Veinticinco años después de fotografiarlos por primera vez, vuelvo a estos sitios del centro histórico. Estos dípticos cuentan la batalla y simbolizan lo perdido para unos y ganado para otros, los puntos de vista, el poder, lo popular, el hotel cinco estrellas, la cajetilla de Lark, la convivencia, y los sentidos de lo urbano. La renovación institucional no renovó las ideas. En este diciembre de fiestas, la agenda cultural de la ciudad sigue llena de conciertos, eventos y teletones. Las políticas públicas, su debate e implementación continúan relegadas. El patrimonio y su gestión no han dejado de ser una hacienda, y los eventos no pasan de ser los sueños e intereses particulares de los funcionarios de turno. Esta es la memoria gráfica de tres momentos del Centro Histórico de Quito y el ¿salvamento? del que ha sido objeto (¿o víctima?).

1990

Un día de 1990, por gentileza del destino, trabajé para el Municipio de Quito como fotógrafo del Plan Maestro de las áreas históricas. Emprendimos la misión de redescubrir con imágenes el centro histórico desde sus intimidades junto con Oswaldo Enríquez y Mimmo Privitera, coordinados por mi hermano Armando. La misión era compleja: fotografiar cada casa para alimentar fichas de un inventario de más de cinco mil edificaciones que se buscaba preservar. La experiencia de vivir sorteando vendedores ambulantes, vecinos de mal genio, señoras gentiles, perros histéricos, tuvo su recompensa. Fue un enamoramiento brutal con una ciudad cargada de cultura y de referentes, un descubrimiento de la ciudad popular con una diversidad asombrosa, donde la cromática popular trataba de escaparse hacia el exterior a unas fachadas blancas por ordenanza. Eran calles donde el tiempo se había detenido para un dulce de higos o un sánduche de pernil, donde empezaba la piratería en casetes escondida detrás del sahumerio de las iglesias, donde cientos de vendedores les hacían zancadillas a los centavos. Una ciudad en la que—con el paso del tiempo— la cultura, esa cosa que flota en el aire, se había impregnado en la forma de murales que guardaban historias cotidianas, de paredes torcidas, pintadas y vueltas a pintar, en los antiguos letreros de un club social, o en las placas de mármol de unos héroes anónimos. Pero también descubrimos la ciudad en disputa.

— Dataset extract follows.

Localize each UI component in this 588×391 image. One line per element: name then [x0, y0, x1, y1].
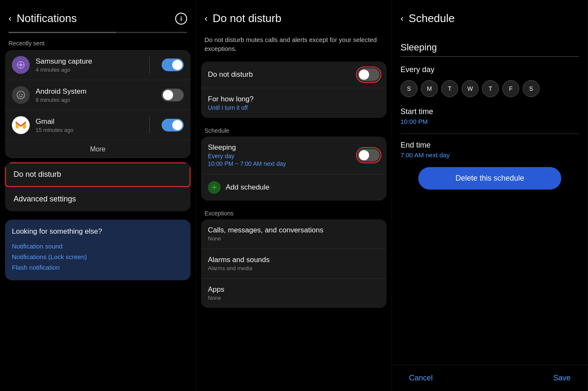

Los vendedores callejeros peleaban un pedazo del espacio público —del que han sido sistemáticamente excluidos— para poder trabajar. Las casas señoriales convertidas en bodegas negaban techo a cientos de familias migrantes rurales que tenían que recurrir al hacinamiento y riesgo de la periferia del centro. De ahí bajaban todos los días a su diaria batalla en las veredas y por la veredas.

Itchimbia

En uno de esos días de inventario, llegamos a una casa que tenía un club de billar. Más allá de la escena mágica que era el patio cubierto con las mesas de paño verde sobre el piso de piedra, nos sorprendieron y enamoraron —al mismo tiempo— la decoración y los frescos de las paredes.  En esta casa había funcionado un club social conocido como el Patio Andaluz. En sus paredes se encontraban pintadas, con ese cariño indescriptible del arte popular algunas escenas españolas:  bailarinas flamencas, toreros, escudos. Además, en un inocente kistch republicano, las columnas y las paredes estaban recubiertos de una simulación en pintura de ladrillos vistos y mármoles europeos.  Esa misma tarde contamos entusiasmados el hallazgo a los técnicos municipales y nos fuimos a seguir fotografiando la ciudad.

2005

El Fondo de Salvamento del Patrimonio Cultural de Quito (Fonsal) me ha enviado una invitación: es para que asista invitado a inauguración de un flamante hotel restaurado: El Patio Andaluz. Le insisto a mi socio de no perdernos el evento y le cuento lo maravilloso del sitio. Hasta el día de hoy, me pesa el cargo de conciencia de haber informado nuestro hallazgo: sería el principio de su fin. En un acto de auténtico ¿salvamento? se enlucieron las paredes, se alinearon los muros torcidos, se cambiaron los pisos por cerámica y se borró de un bailejazo todas las marcas del tiempo, la historia y la cultura. Quedaron enterrados bajo los enlucidos, prolijamente fiscalizados, todas las bailarinas flamencas, la faena de toros inconclusa y los sueños de gloria de unas columnas de piedra que querían ser de mármol. Quedó enlucida su historia y la historia de quienes ahí vivieron.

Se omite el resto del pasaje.